HAPPY BIRTHDAY!

 

Libra

September 23-October 22

Turns out it wasn’t such a good idea to strap on a werewolf mask and blast your ex’s house with eggs while screaming “JEZEBEL” at the top of your lungs.  Now you’ve been blasted with a restraining order.

THIS WEEK: RESIST THE URGE TO LEAVE YOUR PROPERTY, TEEN WOLF.

 

Sagittarius

November 22-December 21

A tainted batch of hot dogs puts you down for the count this week.  Cancel your plans, because the sickness oozes into the weekend.

THIS WEEK: THAT’S WHAT YOU GET FOR EATING MYSTERY MEAT ANYWAY.

 

Capricorn

December 22-January 19

A karaoke disaster erupts when you freeze up and miff the words to Billie Jean.  Drunken bar patrons chuck beer bottles your direction and call for your head.

THIS WEEK: PRACTICE, PRACTICE, PRACTICE!

 

Pisces

February 19-March 20

Annnnd.....the Cubs still suck!  World Series hopes flushed down the toilet AGAIN, suckers!  When will you learn?

THIS WEEK:  ABANDON THE SHIP ALREADY, BECAUSE IT SUNK 100 YEARS AGO.

 

Aquarius

January 20-February 18

After viewing Gumby DVDs, your child decides to spray paint the dog orange.  Think twice about that nap, or you could wake up a nice shade of green.

THIS WEEK: DO YOU REALLY WANT TO INTRODUCE HIM TO THE SMURFS?

 

Virgo

August 23-September 22

What you assume is an innocent white patch on your back turns out to be the beginnings of the horrific “tree-man syndrome.”  This leads to your wife leaving you and neighborhood dogs pissing on your legs.

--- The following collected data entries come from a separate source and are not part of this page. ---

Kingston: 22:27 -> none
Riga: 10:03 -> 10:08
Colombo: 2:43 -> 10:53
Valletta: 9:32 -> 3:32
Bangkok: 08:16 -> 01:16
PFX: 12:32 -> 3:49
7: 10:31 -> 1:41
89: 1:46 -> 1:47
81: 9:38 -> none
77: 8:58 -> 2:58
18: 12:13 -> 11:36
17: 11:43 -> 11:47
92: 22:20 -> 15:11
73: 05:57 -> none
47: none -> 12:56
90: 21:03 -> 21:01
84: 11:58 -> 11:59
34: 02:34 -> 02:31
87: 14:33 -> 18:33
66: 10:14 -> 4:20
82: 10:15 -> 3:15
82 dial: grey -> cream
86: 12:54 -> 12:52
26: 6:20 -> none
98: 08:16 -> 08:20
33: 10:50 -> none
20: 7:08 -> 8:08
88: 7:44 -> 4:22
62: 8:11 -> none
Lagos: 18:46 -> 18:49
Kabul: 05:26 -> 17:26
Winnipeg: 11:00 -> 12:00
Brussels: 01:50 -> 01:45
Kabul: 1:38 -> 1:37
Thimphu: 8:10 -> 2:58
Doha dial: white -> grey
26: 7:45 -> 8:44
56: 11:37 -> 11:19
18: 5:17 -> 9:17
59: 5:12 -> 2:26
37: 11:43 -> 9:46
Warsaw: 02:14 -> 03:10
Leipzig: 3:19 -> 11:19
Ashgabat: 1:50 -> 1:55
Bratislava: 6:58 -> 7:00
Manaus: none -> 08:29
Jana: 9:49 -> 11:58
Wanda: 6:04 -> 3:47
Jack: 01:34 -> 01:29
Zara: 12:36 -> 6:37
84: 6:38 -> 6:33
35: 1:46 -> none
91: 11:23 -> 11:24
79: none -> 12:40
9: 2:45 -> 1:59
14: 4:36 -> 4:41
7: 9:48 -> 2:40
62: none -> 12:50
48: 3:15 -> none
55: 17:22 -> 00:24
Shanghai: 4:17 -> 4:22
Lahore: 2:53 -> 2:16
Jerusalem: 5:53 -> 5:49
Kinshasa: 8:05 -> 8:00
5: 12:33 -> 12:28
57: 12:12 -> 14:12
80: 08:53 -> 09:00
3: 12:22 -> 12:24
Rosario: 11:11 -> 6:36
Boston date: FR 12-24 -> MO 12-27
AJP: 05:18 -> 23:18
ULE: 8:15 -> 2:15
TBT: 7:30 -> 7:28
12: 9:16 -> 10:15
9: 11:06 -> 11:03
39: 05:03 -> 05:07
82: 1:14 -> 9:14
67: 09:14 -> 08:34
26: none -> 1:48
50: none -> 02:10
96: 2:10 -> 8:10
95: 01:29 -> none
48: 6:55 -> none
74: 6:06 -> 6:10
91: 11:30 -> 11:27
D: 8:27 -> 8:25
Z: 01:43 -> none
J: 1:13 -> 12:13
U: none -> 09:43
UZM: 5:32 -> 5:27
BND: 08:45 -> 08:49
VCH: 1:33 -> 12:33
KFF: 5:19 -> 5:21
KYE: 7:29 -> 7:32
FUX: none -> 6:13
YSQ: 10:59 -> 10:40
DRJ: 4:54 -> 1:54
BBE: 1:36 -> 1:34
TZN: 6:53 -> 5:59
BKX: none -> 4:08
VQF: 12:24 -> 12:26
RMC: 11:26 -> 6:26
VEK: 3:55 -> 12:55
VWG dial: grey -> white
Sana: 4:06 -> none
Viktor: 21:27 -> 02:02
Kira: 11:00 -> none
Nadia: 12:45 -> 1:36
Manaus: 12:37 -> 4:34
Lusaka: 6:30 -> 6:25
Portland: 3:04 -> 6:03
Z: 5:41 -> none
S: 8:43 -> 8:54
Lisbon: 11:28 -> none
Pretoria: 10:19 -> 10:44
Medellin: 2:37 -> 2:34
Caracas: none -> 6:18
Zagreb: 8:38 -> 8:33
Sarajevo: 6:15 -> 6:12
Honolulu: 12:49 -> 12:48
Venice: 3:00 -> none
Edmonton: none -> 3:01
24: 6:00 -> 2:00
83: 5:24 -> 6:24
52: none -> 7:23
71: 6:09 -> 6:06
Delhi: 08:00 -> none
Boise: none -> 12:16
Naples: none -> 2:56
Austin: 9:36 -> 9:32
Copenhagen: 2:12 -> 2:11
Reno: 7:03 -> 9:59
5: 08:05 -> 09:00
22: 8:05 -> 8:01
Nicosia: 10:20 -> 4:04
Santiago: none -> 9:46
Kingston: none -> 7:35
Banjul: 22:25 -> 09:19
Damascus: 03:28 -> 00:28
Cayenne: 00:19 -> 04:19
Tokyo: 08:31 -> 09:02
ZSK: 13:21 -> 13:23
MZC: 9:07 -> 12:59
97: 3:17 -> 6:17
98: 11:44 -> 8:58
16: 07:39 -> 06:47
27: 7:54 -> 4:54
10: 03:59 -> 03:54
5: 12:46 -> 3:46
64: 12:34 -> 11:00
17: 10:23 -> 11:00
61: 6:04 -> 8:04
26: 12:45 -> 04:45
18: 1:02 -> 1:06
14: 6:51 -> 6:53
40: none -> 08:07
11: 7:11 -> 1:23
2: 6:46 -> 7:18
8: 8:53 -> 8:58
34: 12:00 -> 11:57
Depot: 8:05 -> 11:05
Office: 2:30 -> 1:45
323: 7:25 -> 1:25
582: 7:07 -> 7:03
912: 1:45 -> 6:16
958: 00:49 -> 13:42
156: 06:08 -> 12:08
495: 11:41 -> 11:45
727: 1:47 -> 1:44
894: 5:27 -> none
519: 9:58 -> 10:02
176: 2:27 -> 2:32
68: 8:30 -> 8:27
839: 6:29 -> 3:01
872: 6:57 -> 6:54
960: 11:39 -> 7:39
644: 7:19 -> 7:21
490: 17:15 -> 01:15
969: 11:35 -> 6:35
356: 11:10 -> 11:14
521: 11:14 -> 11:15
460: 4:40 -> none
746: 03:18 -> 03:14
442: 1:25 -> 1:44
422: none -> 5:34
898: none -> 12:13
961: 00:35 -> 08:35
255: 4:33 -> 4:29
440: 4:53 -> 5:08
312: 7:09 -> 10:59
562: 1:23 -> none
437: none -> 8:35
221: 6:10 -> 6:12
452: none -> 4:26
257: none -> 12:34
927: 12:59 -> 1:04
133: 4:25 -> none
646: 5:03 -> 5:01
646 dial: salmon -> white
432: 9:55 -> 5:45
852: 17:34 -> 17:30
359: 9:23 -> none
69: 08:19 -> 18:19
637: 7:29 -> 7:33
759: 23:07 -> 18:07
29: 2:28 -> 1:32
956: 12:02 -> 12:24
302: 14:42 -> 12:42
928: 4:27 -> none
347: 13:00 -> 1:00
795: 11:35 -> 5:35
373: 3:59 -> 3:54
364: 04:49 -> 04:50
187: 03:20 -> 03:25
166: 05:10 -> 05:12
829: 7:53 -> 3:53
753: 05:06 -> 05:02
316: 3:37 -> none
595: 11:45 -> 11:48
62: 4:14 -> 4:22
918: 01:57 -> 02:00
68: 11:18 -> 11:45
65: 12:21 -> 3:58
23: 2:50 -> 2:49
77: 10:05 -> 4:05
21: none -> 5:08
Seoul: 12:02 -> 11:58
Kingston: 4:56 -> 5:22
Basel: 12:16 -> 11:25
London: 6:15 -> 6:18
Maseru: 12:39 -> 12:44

THIS WEEK: BEGIN WRITING A BOOK ABOUT LIFE AS A TREE. IT WILL BE WORTH MILLIONS.

 

Scorpio

October 23-November 21

Consuming 11 packs of energy-infused sport beans in one sitting is not a good idea.  The doctor will reiterate this point to you once you arrive at the hospital.

THIS WEEK: YOU ARE AN IDIOT.

 

Leo

July 23-August 22

An intriguing acquaintance named “Illinois” invites you over for what he describes as a feisty game of Silence of the Lambs.  Be wary of the hose.

THIS WEEK: TRY TROLLING DIFFERENT CHAT ROOMS OF A TAMER VARIETY.

 

Aries

March 21-April 19

A redneck attack leaves you smattered with discarded animal intestines and reeking of deer urine. Shouts of “4x4!, GUNS! and MOSSY OAK RULEZ!” echo in the wake.

THIS WEEK: YOU SHOULD’VE HAD SOME BEAR MACE...COME PREPARED NEXT TIME!

 

Gemini

May 21-June 20

Yikes, identity theft! Some dope in Hoboken racked up charges for Larry the Cable Guy DVDs and internet porn memberships.  Have fun explaining your way out of that one.

THIS WEEK: TOUGH LUCK FOR YOU, BUDDY.

 

Cancer

June 21-July 22

One hundred and twenty four year-old presidential candidate John McCain turns to dust and disintegrates on the campaign trail while trying to sympathize with “Joe the Plumber.”  POOF!  Just like John, your dreams of another Republican White House vanish into thin air.

THIS WEEK: YOU SHOULD KNOW BETTER THAN TO TRUST A MAN WITH WOODEN TEETH IN THE FIRST PLACE.

 

Taurus

April 20-May 20

You are enticed by a rough-neck lady dancing with all the right moves at a local hole in the wall bar. This could yield true love or another alimony payment.

THIS WEEK: PONDER WHETHER OR NOT 13 BUDWEISERS NEGATIVELY AFFECTS YOUR DECISION-MAKING PROCESS.